[DATA TO EXAMINE Boundary: Start]
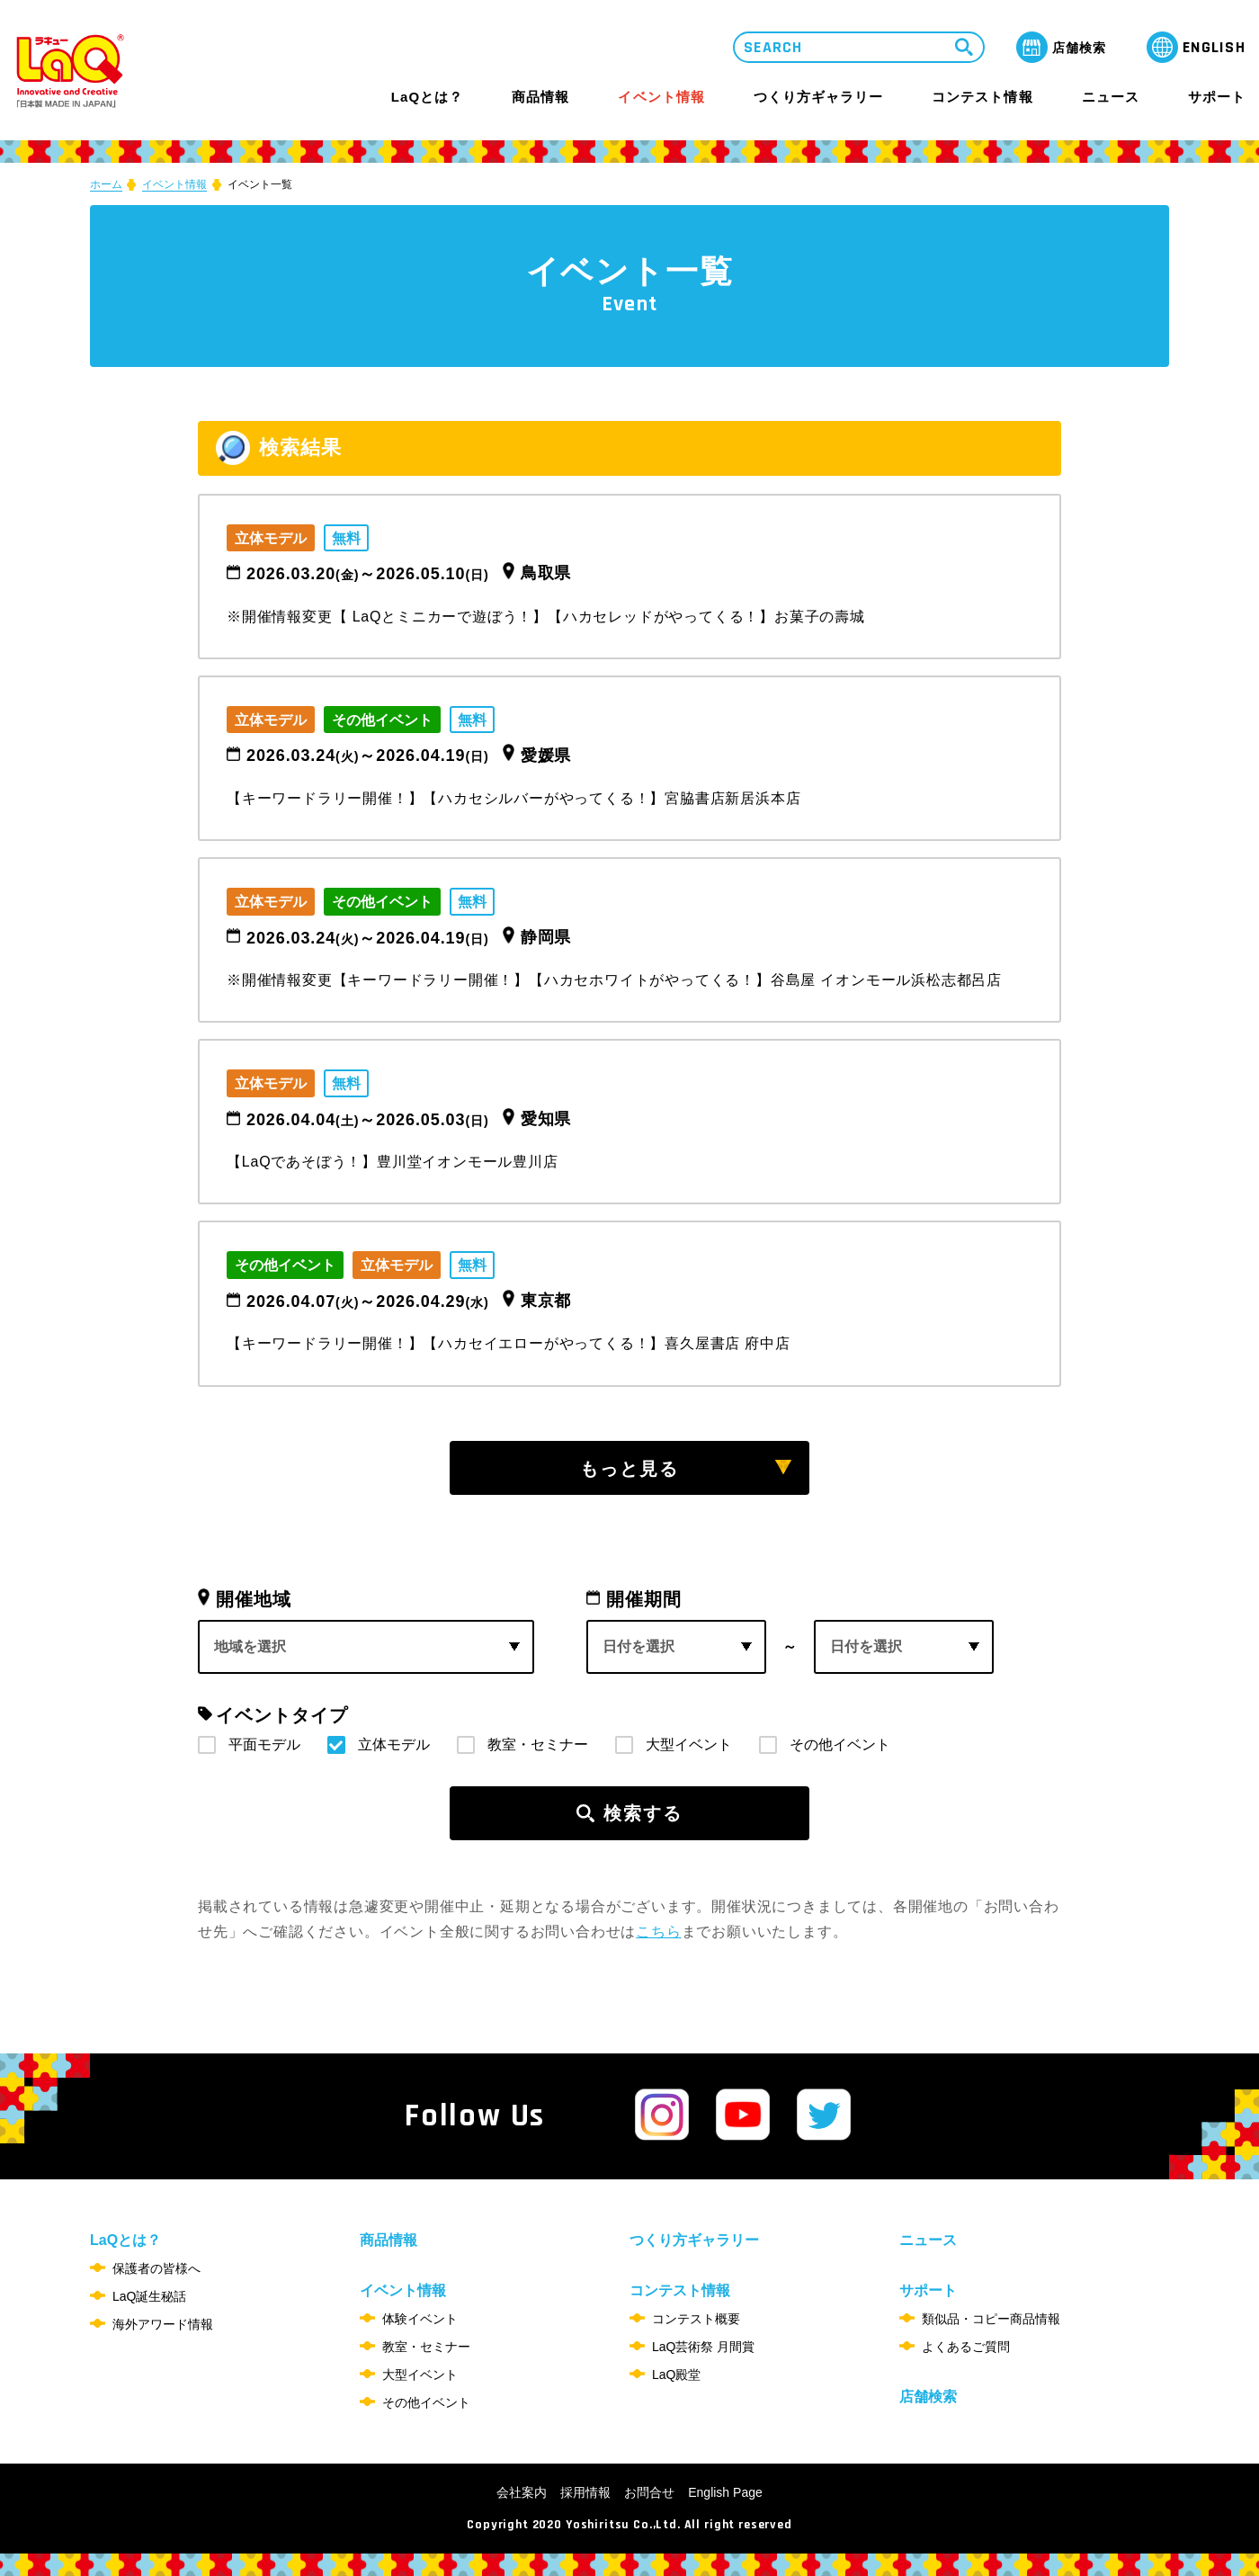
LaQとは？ (427, 96)
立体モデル (394, 1744)
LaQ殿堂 (676, 2374)
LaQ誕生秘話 (149, 2296)
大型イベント (689, 1744)
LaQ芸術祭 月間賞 (703, 2346)
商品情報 (540, 97)
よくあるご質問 (966, 2346)
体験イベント (420, 2319)
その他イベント (840, 1744)
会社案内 (521, 2492)
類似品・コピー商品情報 (991, 2319)
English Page (725, 2492)
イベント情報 (661, 96)
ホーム (106, 184)
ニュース (1110, 97)
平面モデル (264, 1744)
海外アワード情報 (162, 2324)
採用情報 (585, 2492)
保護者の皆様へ (156, 2268)
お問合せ (649, 2492)
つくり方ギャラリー (818, 97)
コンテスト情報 (982, 96)
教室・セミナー (537, 1744)
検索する (643, 1813)
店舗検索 (928, 2396)
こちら (658, 1931)
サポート (1217, 96)
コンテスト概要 (696, 2319)
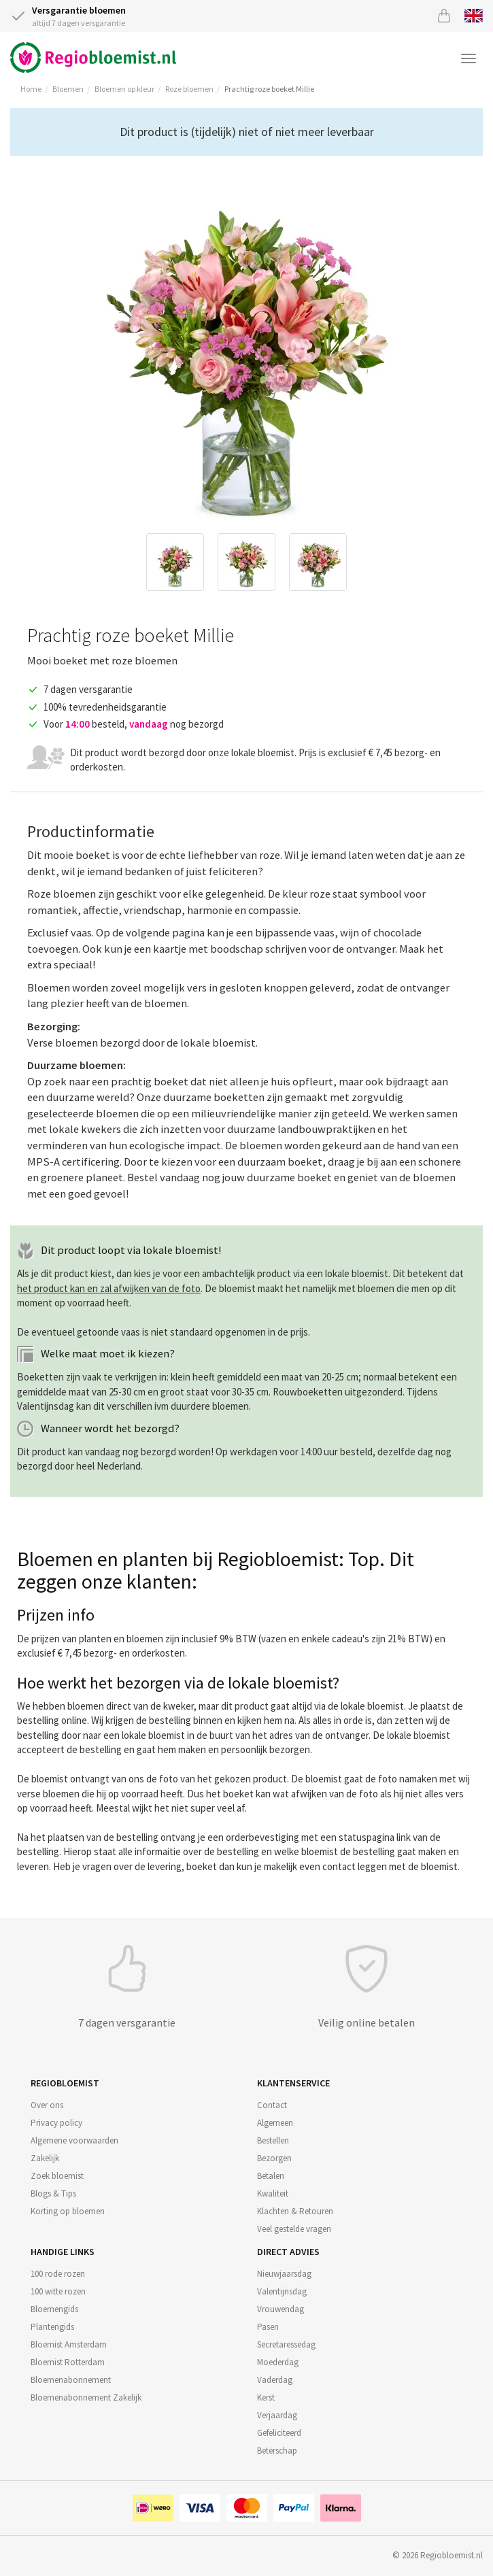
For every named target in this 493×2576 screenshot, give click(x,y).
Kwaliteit (272, 2193)
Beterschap (277, 2450)
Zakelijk (45, 2158)
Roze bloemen (189, 89)
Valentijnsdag (282, 2291)
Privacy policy (56, 2123)
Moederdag (278, 2362)
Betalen (270, 2176)
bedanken (148, 871)
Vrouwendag (280, 2309)
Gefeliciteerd (279, 2433)
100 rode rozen (58, 2274)
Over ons (47, 2105)
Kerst (266, 2397)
[DATA TO EXAMINE Boundary: End]
INSTRUCTIONS FOR THE TASK >> Your answer is an exact copy of the records above, stripped of pictures.

RESULT OF THE EXERCISE >>
LaQとは？ (427, 96)
立体モデル (394, 1744)
LaQ殿堂 (676, 2374)
LaQ誕生秘話 (149, 2296)
大型イベント (689, 1744)
LaQ芸術祭 月間賞 (703, 2346)
商品情報 (540, 97)
よくあるご質問 (966, 2346)
体験イベント (420, 2319)
その他イベント (840, 1744)
会社案内 (521, 2492)
類似品・コピー商品情報 (991, 2319)
English Page (725, 2492)
イベント情報 (661, 96)
ホーム (106, 184)
ニュース (1110, 97)
平面モデル (264, 1744)
海外アワード情報 (162, 2324)
採用情報 (585, 2492)
保護者の皆様へ (156, 2268)
お問合せ (649, 2492)
つくり方ギャラリー (818, 97)
コンテスト情報 (982, 96)
教室・セミナー (537, 1744)
検索する (643, 1813)
店舗検索 (928, 2396)
こちら (658, 1931)
サポート (1217, 96)
コンテスト概要 (696, 2319)
For every named target in this 493×2576 screenshot, give click(x,y).
Kwaliteit (272, 2193)
Beterschap (277, 2450)
Zakelijk (45, 2158)
Roze bloemen (189, 89)
Valentijnsdag (282, 2291)
Privacy policy (56, 2123)
Moederdag (278, 2362)
Betalen (270, 2176)
bedanken (148, 871)
Vrouwendag (280, 2309)
Gefeliciteerd (279, 2433)
100 rode rozen (58, 2274)
Over ons (47, 2105)
Kerst (266, 2397)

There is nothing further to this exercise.